> **Exercise instructions**: Return each entry exactly, with none missing.

###

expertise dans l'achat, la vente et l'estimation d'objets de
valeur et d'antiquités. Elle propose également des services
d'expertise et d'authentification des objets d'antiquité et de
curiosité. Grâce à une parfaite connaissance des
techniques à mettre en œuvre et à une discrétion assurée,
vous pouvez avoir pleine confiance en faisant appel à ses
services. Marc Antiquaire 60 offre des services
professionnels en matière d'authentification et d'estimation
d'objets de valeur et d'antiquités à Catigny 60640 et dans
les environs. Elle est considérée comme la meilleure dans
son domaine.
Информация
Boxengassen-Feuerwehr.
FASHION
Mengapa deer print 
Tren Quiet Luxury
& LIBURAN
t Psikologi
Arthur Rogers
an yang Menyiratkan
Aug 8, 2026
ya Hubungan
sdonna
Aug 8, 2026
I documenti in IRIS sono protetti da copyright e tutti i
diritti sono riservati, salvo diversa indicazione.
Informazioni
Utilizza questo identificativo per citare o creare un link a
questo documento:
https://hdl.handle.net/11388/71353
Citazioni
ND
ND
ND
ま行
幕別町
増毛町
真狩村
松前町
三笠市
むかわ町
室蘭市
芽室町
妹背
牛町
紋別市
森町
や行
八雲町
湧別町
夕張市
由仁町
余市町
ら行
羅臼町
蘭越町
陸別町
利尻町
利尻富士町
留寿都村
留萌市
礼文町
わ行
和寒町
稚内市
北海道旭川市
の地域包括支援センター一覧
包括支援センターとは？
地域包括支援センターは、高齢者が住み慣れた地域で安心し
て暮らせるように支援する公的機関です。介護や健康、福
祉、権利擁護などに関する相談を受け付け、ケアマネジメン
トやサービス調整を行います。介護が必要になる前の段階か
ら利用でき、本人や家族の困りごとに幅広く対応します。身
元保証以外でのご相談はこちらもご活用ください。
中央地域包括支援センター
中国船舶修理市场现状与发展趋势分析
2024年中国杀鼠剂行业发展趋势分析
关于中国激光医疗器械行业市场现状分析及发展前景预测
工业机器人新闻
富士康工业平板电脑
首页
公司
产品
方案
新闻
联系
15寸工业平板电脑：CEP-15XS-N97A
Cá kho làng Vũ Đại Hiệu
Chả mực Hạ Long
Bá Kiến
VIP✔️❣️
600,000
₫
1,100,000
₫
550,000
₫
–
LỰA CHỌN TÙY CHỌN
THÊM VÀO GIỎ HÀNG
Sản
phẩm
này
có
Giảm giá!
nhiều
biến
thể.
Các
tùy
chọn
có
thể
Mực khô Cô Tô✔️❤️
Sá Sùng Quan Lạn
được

###

> **Answer box**:
expertise dans l'achat, la vente et l'estimation d'objets de
valeur et d'antiquités. Elle propose également des services
d'expertise et d'authentification des objets d'antiquité et de
curiosité. Grâce à une parfaite connaissance des
techniques à mettre en œuvre et à une discrétion assurée,
vous pouvez avoir pleine confiance en faisant appel à ses
services. Marc Antiquaire 60 offre des services
professionnels en matière d'authentification et d'estimation
d'objets de valeur et d'antiquités à Catigny 60640 et dans
les environs. Elle est considérée comme la meilleure dans
son domaine.
Информация
Boxengassen-Feuerwehr.
FASHION
Mengapa deer print 
Tren Quiet Luxury
& LIBURAN
t Psikologi
Arthur Rogers
an yang Menyiratkan
Aug 8, 2026
ya Hubungan
sdonna
Aug 8, 2026
I documenti in IRIS sono protetti da copyright e tutti i
diritti sono riservati, salvo diversa indicazione.
Informazioni
Utilizza questo identificativo per citare o creare un link a
questo documento:
https://hdl.handle.net/11388/71353
Citazioni
ND
ND
ND
ま行
幕別町
増毛町
真狩村
松前町
三笠市
むかわ町
室蘭市
芽室町
妹背
牛町
紋別市
森町
や行
八雲町
湧別町
夕張市
由仁町
余市町
ら行
羅臼町
蘭越町
陸別町
利尻町
利尻富士町
留寿都村
留萌市
礼文町
わ行
和寒町
稚内市
北海道旭川市
の地域包括支援センター一覧
包括支援センターとは？
地域包括支援センターは、高齢者が住み慣れた地域で安心し
て暮らせるように支援する公的機関です。介護や健康、福
祉、権利擁護などに関する相談を受け付け、ケアマネジメン
トやサービス調整を行います。介護が必要になる前の段階か
ら利用でき、本人や家族の困りごとに幅広く対応します。身
元保証以外でのご相談はこちらもご活用ください。
中央地域包括支援センター
中国船舶修理市场现状与发展趋势分析
2024年中国杀鼠剂行业发展趋势分析
关于中国激光医疗器械行业市场现状分析及发展前景预测
工业机器人新闻
富士康工业平板电脑
首页
公司
产品
方案
新闻
联系
15寸工业平板电脑：CEP-15XS-N97A
Cá kho làng Vũ Đại Hiệu
Chả mực Hạ Long
Bá Kiến
VIP✔️❣️
600,000
₫
1,100,000
₫
550,000
₫
–
LỰA CHỌN TÙY CHỌN
THÊM VÀO GIỎ HÀNG
Sản
phẩm
này
có
Giảm giá!
nhiều
biến
thể.
Các
tùy
chọn
có
thể
Mực khô Cô Tô✔️❤️
Sá Sùng Quan Lạn
được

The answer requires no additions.